While some analysts are predicting a recession will arrive in the near future, I believe the current economic and market cycle will not end in 2019, 2020 or even in the next five years. In our view, this cycle could prove to be the longest we will experience in our lives.

Business cycles usually end with either a policy mistake or excesses in the economic system. The possibility of a policy mistake is lower now than it was in 2018. Last year, fiscal stimulus drove U.S. growth to the highest level seen in years, and that raised expectations of additional monetary tightening by the U.S. Federal Reserve (Fed). The U.S. economy, following a brief spurt of above-trend growth, is now slowing back towards its trend rate. Appropriately, the Fed is backing down from its tightening stance. I expect the European Central Bank will follow the Fed’s cue.

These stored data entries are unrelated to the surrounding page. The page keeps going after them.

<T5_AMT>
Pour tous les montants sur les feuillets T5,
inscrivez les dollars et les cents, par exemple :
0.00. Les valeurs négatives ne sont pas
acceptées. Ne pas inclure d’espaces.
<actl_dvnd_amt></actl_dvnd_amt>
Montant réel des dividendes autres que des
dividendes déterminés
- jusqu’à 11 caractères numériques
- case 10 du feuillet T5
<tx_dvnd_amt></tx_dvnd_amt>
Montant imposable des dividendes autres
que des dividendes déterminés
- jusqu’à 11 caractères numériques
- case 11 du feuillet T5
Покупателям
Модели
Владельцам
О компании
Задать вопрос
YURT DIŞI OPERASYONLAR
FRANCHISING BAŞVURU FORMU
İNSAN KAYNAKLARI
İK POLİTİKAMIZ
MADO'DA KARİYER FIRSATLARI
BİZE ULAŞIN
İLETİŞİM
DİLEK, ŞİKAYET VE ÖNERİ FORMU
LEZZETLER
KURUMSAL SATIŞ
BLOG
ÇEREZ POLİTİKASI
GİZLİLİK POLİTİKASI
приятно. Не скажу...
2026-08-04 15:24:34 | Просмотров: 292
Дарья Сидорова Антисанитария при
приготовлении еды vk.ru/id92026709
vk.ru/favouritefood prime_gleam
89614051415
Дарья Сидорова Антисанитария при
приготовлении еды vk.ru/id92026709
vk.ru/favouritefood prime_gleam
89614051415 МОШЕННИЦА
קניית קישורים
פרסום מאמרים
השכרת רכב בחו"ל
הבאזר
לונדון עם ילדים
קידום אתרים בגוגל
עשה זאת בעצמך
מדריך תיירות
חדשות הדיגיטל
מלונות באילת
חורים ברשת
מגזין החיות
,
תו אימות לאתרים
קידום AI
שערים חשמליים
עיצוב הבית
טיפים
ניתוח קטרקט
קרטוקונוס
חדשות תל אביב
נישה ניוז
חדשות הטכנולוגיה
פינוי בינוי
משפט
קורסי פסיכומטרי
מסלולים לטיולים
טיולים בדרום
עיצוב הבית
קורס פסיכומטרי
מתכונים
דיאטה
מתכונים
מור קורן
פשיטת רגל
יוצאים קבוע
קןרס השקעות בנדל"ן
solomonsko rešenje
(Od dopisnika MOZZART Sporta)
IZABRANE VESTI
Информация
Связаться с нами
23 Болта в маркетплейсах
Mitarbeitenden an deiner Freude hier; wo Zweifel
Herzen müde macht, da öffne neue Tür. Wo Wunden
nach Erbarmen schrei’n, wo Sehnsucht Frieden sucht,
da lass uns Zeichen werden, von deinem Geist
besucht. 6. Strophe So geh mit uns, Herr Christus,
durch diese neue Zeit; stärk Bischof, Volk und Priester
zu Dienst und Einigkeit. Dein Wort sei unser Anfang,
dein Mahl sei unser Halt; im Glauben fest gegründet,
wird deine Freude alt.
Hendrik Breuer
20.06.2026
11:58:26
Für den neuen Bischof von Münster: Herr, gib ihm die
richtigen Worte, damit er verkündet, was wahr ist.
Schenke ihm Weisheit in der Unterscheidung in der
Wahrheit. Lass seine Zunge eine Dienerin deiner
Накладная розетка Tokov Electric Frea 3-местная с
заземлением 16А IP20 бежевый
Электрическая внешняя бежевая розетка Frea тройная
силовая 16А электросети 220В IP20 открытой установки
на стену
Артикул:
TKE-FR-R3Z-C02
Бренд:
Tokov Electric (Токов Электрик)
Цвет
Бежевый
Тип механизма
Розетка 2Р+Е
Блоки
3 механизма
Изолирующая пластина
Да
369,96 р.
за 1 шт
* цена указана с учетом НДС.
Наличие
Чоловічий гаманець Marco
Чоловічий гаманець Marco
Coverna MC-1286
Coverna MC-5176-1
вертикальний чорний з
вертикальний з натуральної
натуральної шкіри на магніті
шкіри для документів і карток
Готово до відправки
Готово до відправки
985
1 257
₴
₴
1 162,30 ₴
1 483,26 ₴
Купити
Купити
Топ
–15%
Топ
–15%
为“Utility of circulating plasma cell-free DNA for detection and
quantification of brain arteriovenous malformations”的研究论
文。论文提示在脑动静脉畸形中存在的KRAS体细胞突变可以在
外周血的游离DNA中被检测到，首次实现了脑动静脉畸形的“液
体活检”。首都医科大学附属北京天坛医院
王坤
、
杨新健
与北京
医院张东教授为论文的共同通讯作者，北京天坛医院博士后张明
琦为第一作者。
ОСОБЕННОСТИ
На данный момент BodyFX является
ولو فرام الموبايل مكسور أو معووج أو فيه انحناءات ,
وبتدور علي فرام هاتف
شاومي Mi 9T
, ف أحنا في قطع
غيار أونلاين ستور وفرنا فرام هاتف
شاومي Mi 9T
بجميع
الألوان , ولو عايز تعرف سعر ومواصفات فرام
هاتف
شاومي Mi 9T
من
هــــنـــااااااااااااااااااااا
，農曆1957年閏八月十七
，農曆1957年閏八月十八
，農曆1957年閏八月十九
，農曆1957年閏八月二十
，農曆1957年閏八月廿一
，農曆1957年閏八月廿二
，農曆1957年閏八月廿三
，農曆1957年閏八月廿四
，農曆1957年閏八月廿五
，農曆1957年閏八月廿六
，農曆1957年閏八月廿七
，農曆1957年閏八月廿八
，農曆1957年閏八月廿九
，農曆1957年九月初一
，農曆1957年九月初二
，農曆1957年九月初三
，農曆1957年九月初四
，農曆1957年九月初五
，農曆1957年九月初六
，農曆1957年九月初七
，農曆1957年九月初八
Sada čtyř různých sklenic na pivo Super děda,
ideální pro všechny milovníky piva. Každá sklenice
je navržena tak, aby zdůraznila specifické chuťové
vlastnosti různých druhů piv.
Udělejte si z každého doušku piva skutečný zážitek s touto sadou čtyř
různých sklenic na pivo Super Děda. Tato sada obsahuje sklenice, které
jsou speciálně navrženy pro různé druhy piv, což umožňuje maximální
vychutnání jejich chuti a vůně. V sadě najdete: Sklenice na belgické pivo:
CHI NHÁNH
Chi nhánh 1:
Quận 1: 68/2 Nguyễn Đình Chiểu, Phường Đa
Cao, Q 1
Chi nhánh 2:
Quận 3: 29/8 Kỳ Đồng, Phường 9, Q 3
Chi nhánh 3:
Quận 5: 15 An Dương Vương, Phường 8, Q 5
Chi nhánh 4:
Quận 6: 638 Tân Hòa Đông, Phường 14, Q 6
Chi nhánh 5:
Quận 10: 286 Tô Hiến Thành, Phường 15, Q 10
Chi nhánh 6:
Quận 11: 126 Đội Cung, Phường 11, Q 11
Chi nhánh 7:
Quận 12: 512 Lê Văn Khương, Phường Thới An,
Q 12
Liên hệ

On the flipside, China is putting forth stimulus-lite measures to stabilise its growth. To be fair, the prospect of a deepening trade war between the U.S. and China still looms, but it will be more difficult for the Trump administration to fight a trade war with 2.5% growth than it was at 3.5%. For equity and credit markets, the mix of slower U.S. growth and better policy is preferable to strong U.S. growth and bad policy. I expect market returns for 2019 to be significantly better than those of 2018.

We also think the concerns over growing excesses in the system are generally misplaced, and in most instances border on hyperbole. For example, credit growth tends to be a good indicator of the health and sustainability of the business cycle. Currently, credit growth is running at a rate that is only about a third of the “danger zone” rate that has historically presaged recessions.

Corporate balance sheets, including those of the nation’s banks, look as good as they have in years. Households have spent much of the past decade paying down their debt. The fiscal balances of most emerging economies are strong, with a few notable exceptions such as Turkey. All of this, in a backdrop where U.S. stocks are cheap, relative to U.S. Treasuries, at levels not since early 2016 and, before that, in 2013. International and emerging market equities are also as inexpensive, relative to U.S. equities, as they have been in years.

In summary, all the usual indicators of the end of a cycle are not present, and we do not believe they will be for another five years and maybe even longer.